The limits of TLP...

Hardware engineers do not believe in massive superscalar CPUs anymore[2]. Increasing ILP a tiny bit requires exponentially bigger out-of-order hardware, which exponentially requires more power.

TLP and multi-core is hot and trendy. But the same problems that were true for squeezing ILP out of hardware are true about TLP in software. On the exception of naturally parallel applications such as rendering and database servers, getting more and more threads out of the majority of hardware will require exponentially more programming and debugging time. There are more high TLP designs such as Sun's Niagara that increase throughput, but also response time. And while the numbers of users that can update and read the database matters, the response time of the database can be important too. For example, while OLTP loads consist of many relatively simple SQL selects, Decision Support Systems (DSS or OLAP) fire off very complex queries with a high response time. To offer a good "data mining" experience, the single thread performance must not be neglected. The same can be said for some HPC and many typical workstation applications.

So, while designs that sacrifice ILP completely on the altar of TLP, such as Sun's Niagara, they may well be very popular in some markets such as webserving. Single thread performance is going to make the difference between the different multi-core solutions.

Here, the Itanium can leverage two big advantages: higher ILP and smaller cores. This last comment might seem ridiculous, given that the current Itanium Madison is about 432 mm2 large. However, if we look at the core (L1 inclusive), there about 25 million transistors that take about 80 mm2 die space. Note that the pictures below have been scaled and resized to reflect the relative proportions of the different cores.


Madison 9 MB die

However, about 10-15 mm² is used for the x86 compatibility, excess baggage that most competitors don't have. Let us take a closer look at the Itanium Madison core.


Madison core parts

As you can see, the IA 32 or x86 is a big chunk of the die. If we ignore this x86 part and compare the Itanium core with the 0.13µ 190 mm2 large Opteron, we can see that the Opteron core is about as large as the Itanium core.


Opteron die, rotated 90°

In the next part, we study this even more closely.


Itanium: a slim figure

We compare the different CPU cores in the table below. We consider the L1-cache being part of the core, but we list the number of transistors separately to be clear. To keep it fair, we compare all CPU using the same process technologies, 0.13µ, with the exception of the Intel Xeon.

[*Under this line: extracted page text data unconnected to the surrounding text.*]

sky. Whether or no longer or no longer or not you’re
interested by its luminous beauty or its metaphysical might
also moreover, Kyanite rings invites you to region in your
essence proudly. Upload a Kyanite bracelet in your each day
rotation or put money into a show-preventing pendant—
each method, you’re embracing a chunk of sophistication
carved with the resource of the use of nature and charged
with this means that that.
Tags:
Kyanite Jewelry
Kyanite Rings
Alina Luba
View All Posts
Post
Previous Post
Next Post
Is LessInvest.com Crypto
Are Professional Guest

There is no doubt that a 0.13µ Xeon MP is no match for either of the IBM Power 5, the Itanium or Opteron with both Spec FP2000 and SpecInt around 1200 for a Xeon MP 3 GHz. The Xeon MP 0.13µ is also a 32 bit CPU, so it does not belong in the list below.

The reason why I listed the 90nm Xeon (DP) is to show how complex an x86 architecture can get when it has 64 bit and an extremely deep pipeline in a quest for high clock speeds, which must negate the low ILP. With more than 50 million transistors, it is no wonder that Xeon "Irwindale/Nocona" is the hottest CPU (per core) of the bunch despite being manufactured in a more advanced process.

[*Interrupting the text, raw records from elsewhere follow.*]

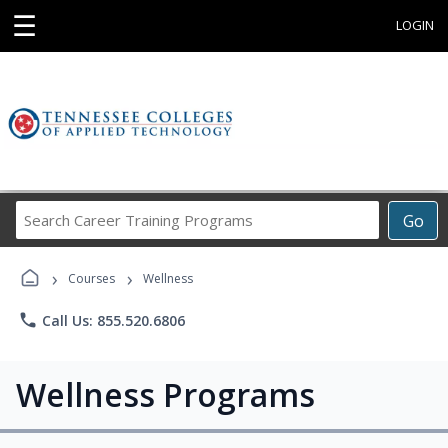
☰
LOGIN
Search
Go
Career
Training
›
›
Programs
Courses
Wellness
phone
Call Us: 855.520.6806
Wellness Programs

Why do we use Spec FP2000 and Spec Int2000[3]? It is true that these benchmarks are close to meaningless when you want to compare server or workstation performance in the real world. Spec FP is a decent predictor of HPC/scientific performance, but fails to predict Digital Content Creation performance despite containing a few OpenGL benchmarks. The reason why we use these two benchmarks is that currently, we are evaluating the CPU architecture, its future potential and current compiler performance, and not the complete system.

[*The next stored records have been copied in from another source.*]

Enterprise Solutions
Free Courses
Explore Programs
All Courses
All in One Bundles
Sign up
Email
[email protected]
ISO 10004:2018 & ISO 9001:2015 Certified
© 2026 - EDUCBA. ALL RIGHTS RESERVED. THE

CPU feature Intel Itanium "Madison" Intel Xeon P4 Irwindale IBM Power 5 (+) AMD Opteron
Process technology 0.13 µ CU 0.09 µ CU 0.13 µ CU SOI 0.13 µ CU SOI
Die Size (mm2) 432 130 389 190
Number of transistors (Million) 592 169 276 106
Number of transistors (Million) L1-cache 1.8 +/- 6 5.3 7.7
Number of transistors (Million) L2 Cache 14 113 107 57
Number of transistors (Million) L3 Cache 510 0 off die 0
Number of transistors (Million) Tag (L2 + L3) 23 4 33 4
Number of transistors (Million) Core 20 50 35* 40
Pure logic core (-L1) 18 44 30 32
Top clock speed 1600 3800 1900 2600
Best Spec FP2000 Score 2712 1898 2839 1955
Best Spec Int2000 Score 1590 1810 1470 1713
TDP 107 W 115-130 W 200 W** <95W
* per core, two cores: about 70 million transistors
** for two cores


To calculate the cache sizes, we used the following formula:
Cache size expressed in Bytes x 9 bits per byte (8 + 1 bit ECC/parity protection) x 6 Transistors per bit (SRAM)
We calculated the Power 5 core as follows. The PowerPC 970FX, aka Apple's G5, is essentially a Power 4 core with Altivec, but without the L3 cache tag. If we subtract the number of transistors of the L2 cache (28 million) from the total number of transistors in the PowerPC 970, we end up with about 30 million transistors. The Power 5 core is a bit more complex (SMT and a few tweaks have been added), so we estimate it at about 35 million transistors.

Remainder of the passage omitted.